With the noted exception of Rand Paul, the candidates each expressed their interest for a more militaristic approach to foreign policy. Ignoring the fact that the U.S. has the most expensive military in the world, so large the Department of Defense can’t even account for all its many resources, Carly Fiorina and Ben Carson each called for expanded military spending with other candidates echoing support. Other candidates chimed in favor of war over diplomacy in regions ranging from Iran to Russia to Syria.
CNN Host Jake Tapper asked the candidates if they support addressing climate change in the same way that President Reagan supported addressing ozone depletion. Marco Rubio responded saying he’s opposed to any policies that make America a harder place to do business with Scott Walker and Chris Christie echoing their support on that point. Not a single candidate stood up for addressing climate change in a serious way.
Each candidate expressed their support for securing the border with ideas ranging from building an enormous wall (Trump) to using drones (Christie) to tripling the size of Border Patrol (Cruz). Not a single candidate defended the dignity of undocumented families living in this country.
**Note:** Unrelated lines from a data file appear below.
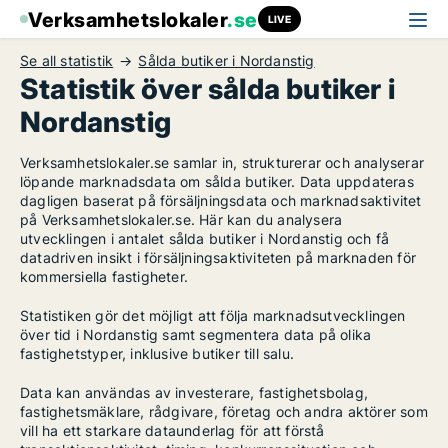
Verksamhetslokaler
.se
LIVE
Se all statistik
Sålda butiker i Nordanstig
Statistik över sålda butiker i
Nordanstig
Verksamhetslokaler.se samlar in, strukturerar och analyserar
löpande marknadsdata om sålda butiker. Data uppdateras
dagligen baserat på försäljningsdata och marknadsaktivitet
på Verksamhetslokaler.se. Här kan du analysera
utvecklingen i antalet sålda butiker i Nordanstig och få
datadriven insikt i försäljningsaktiviteten på marknaden för
kommersiella fastigheter.
Statistiken gör det möjligt att följa marknadsutvecklingen
över tid i Nordanstig samt segmentera data på olika
fastighetstyper, inklusive butiker till salu.
Data kan användas av investerare, fastighetsbolag,
fastighetsmäklare, rådgivare, företag och andra aktörer som
vill ha ett starkare dataunderlag för att förstå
Instead, candidates sparred over whether to deport the entire undocumented population of the country en masse or over time and whether the constitution should be re-written to end birthright citizenship.
Over 47 million Americans live in poverty in the United States including 20 percent of this nation’s children, the highest childhood poverty rate in the industrialized world. Not a single question was asked or answer given as to how candidates would alleviate poverty. The closest they came was a short dialogue about the federal minimum wage: Scott Walker opposed any increase, while Ben Carson said it “probably or possibly” should be raised, while other candidates remained hushed.
While each candidate tried to distinguish themselves from the fray, it became increasingly clear that their vision for the country does not vary widely. Even when the GOP’s crowded field focused on policy over personal attacks, candidates described a future United States that devalues its citizens, degrades our climate, and glorifies war. In that scenario, everyone loses.
Josh Hoxie directs the Project on Opportunity and Taxation at the Institute for Policy Studies.